The bottles were snatched up by Hanson's Auctioneers about 10 years ago. They are a Chateau de Mareuilsay Montebello 1937 and Monopole Red Top by Heidseick.
Both bottles are stamped with read labels that read, in German, "Reserved for German Army, Not for resale or purchase" and "Sale in the free market are prohibited."
Around 80% of French champagne was confiscated by the Nazis following the 1940 invasion, The Daily Mail reports.
Auctioneer Charles Hanson said the Nazis consumed vast amounts of French champagne to flaunt their victory.
He commented about how remarkable it was that these two bottles still exist.
Hanson's junior valuer and researcher Elizabeth Bailey remarked that the Nazis seemed to have an "unquenchable thirst for French champagne," the Huff Post reports.

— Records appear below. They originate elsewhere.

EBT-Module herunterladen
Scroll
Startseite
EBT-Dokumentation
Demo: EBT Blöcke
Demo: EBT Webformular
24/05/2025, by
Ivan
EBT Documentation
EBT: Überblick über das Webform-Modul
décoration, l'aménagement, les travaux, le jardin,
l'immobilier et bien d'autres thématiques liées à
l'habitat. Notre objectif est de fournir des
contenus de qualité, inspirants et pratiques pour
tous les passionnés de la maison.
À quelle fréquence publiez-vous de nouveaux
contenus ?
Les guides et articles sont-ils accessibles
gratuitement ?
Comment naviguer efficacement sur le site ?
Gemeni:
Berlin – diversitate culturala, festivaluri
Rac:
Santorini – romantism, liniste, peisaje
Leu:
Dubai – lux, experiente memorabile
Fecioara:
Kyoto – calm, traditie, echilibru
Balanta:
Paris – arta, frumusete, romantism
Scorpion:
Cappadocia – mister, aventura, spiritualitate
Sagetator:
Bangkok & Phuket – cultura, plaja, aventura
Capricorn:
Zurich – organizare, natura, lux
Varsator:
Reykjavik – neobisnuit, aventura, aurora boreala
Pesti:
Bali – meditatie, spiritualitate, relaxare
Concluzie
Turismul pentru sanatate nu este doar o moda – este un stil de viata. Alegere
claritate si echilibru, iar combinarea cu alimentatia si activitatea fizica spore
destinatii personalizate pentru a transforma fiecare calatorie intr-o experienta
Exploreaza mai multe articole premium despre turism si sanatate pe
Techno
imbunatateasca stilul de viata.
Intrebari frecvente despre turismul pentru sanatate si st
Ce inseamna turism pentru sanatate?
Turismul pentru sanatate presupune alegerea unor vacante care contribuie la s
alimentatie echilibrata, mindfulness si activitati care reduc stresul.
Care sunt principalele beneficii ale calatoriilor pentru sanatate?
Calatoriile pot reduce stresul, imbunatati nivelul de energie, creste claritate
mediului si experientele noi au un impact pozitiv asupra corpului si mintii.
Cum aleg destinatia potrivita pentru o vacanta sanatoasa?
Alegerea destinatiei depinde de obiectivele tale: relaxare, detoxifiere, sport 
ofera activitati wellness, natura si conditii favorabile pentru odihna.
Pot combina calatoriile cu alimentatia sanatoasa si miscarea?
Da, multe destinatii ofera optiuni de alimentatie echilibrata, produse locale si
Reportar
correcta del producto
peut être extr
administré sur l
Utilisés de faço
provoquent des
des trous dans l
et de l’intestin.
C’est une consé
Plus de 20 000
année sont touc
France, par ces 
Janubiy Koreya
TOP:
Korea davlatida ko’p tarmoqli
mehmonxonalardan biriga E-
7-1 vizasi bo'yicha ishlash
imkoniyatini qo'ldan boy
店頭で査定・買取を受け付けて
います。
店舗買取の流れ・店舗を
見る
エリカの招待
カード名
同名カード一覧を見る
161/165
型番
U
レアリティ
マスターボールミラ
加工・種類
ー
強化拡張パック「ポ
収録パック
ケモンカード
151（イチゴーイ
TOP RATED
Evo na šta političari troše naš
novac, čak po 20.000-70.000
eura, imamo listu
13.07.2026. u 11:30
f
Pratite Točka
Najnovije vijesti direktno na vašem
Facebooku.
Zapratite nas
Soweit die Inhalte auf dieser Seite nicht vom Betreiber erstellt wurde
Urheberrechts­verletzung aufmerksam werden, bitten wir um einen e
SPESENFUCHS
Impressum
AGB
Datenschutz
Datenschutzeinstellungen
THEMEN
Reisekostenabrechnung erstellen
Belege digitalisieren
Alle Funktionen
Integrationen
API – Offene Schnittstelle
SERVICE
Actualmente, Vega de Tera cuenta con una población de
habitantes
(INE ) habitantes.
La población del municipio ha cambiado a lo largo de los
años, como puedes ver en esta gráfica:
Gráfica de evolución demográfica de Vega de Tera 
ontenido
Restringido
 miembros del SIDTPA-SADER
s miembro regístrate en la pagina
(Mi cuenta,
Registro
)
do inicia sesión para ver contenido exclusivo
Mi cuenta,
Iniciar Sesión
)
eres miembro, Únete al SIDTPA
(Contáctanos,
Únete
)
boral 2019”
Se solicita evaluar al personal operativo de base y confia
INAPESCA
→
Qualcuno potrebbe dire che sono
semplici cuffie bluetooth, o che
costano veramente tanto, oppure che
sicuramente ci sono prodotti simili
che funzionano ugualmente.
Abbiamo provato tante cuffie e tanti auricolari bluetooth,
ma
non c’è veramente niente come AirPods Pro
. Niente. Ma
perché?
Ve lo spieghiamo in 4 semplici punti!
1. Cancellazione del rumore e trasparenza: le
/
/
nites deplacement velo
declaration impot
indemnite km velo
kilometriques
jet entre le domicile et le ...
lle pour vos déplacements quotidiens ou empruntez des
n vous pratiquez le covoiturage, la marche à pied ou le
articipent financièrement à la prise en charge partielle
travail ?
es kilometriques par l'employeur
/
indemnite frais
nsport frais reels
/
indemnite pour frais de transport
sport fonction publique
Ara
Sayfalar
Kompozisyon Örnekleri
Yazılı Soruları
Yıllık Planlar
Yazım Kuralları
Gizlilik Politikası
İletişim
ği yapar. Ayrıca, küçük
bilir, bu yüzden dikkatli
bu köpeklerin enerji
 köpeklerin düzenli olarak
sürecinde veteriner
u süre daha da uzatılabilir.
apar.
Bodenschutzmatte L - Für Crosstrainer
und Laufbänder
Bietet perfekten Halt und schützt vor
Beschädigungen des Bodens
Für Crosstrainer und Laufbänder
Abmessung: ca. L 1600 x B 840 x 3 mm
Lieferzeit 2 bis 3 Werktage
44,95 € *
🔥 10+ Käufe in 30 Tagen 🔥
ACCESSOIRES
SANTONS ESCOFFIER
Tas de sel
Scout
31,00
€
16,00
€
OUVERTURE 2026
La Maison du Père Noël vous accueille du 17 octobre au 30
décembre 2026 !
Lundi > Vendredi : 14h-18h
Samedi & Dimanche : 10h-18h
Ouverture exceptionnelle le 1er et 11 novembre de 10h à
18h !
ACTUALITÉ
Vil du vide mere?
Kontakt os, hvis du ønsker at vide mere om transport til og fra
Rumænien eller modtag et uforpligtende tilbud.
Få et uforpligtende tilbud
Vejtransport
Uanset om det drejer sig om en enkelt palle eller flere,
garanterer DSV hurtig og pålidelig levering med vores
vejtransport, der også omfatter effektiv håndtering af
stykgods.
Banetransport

The Nazis set up an office at Reims to control champagne production in order to control a constant supply, The Drinks Business reports. Whether they really enjoyed the way it tasted or they wanted to flaunt the fact that they have invaded France, they just really wanted to ensure they were always well stocked with champagne.
Elizabeth Bailey revealed that some of the last planes flying in Stalingrad in 1942-1943 were actually carrying crates of champagne to German military offices.
The bottles will be auctioned off at Hanson's Auctioneers in Derbyshire on June 20. According to the Huff Post, they are expected to go for between $151 and $227 each.